MUGNI SUPARDI-ANTON TULO’IYO, Kota Palu

DARI Kota Padang, Sumatera Barat, sebelum masuk ke Bukit Tinggi, ada sebuah perkampungan yang namanya yakni Sepuluh Koto. Menurut sejarawan di Universitas Tadulako (Untad) Palu, Sulteng, Sepuluh Koto adalah tempat kelahiran dari Abdullah Raqie. 

“Dari tempat itulah dia (Abdullah Raqie,red) lahir,” singkat sejarawan Untad, Haliadi Sadi, saat dimintai Radar Sulteng (Jawa Pos Group) menceritakan sejarah Islam masuk ke Palu, akhir pekan lalu (3/6). 

Hadi menjelaskan, karena terdapat perbedaan pendapat dari para ulama di sekitar tempat tinggalnya tentang kedatangan kolonial Belanda di pertengahan abad ke 17, membuat Datokarama seakan-akan tersingkirkan. Makanya dia memilih pergi. 

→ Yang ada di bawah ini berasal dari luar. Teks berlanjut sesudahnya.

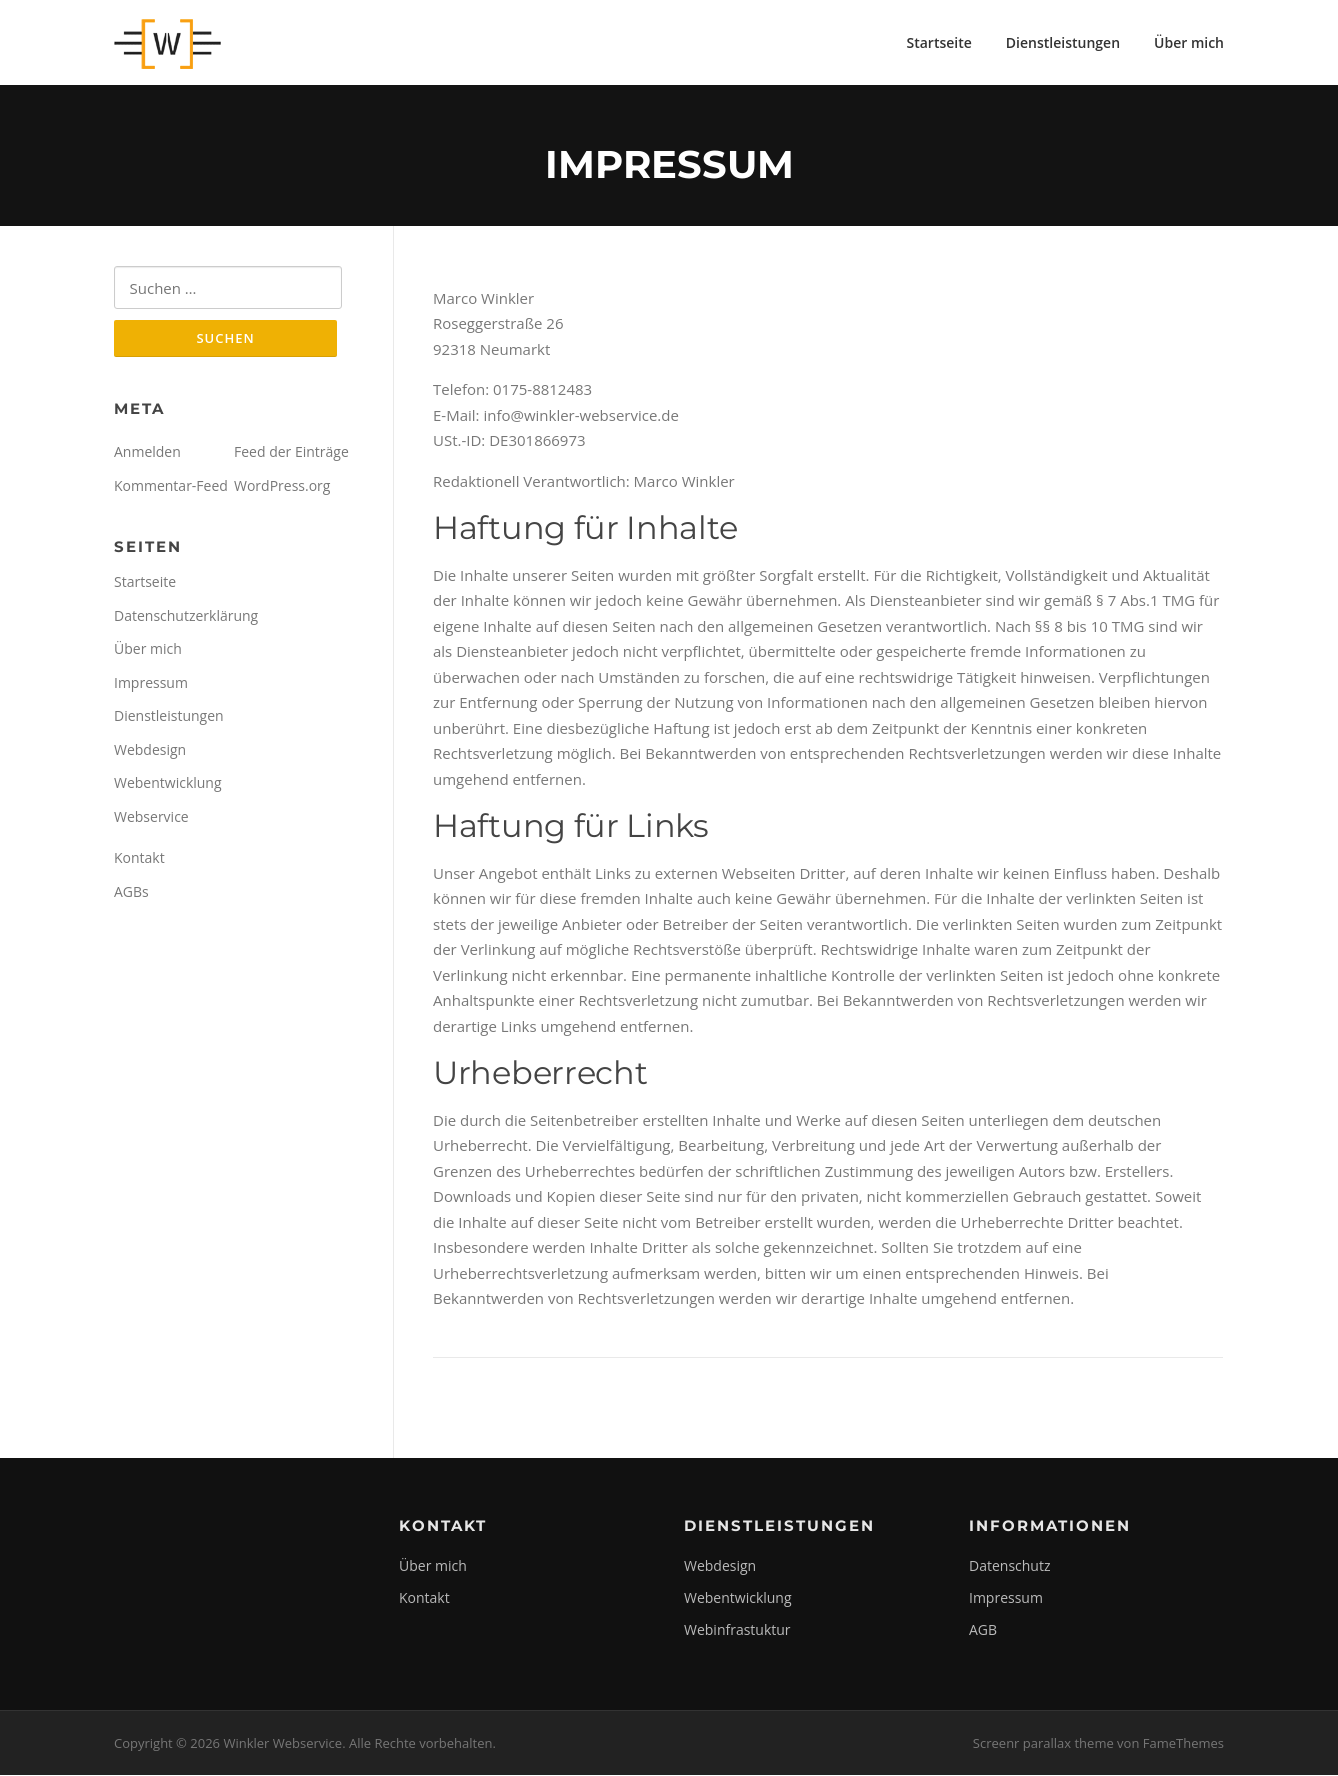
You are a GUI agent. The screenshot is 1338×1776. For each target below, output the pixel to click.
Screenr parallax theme (1043, 1744)
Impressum (151, 684)
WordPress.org (282, 487)
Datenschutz (1009, 1567)
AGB (983, 1631)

“Keputusan pun diambil. Dan memilih lebih baik meninggalkan kampung halamannya untuk mengembangkan ajaran Islam,” lanjut pria berkaca mata ini.

Pada sekitar tahun 1740-an, Datokarama memutuskan angkat kaki menuju ke bagian timur Tanah Minang. Hampir 50-an orang yang terdiri dari sanak keluarga dan anak buahnya menemani Datokarama  dengan sebuah perahu layar. 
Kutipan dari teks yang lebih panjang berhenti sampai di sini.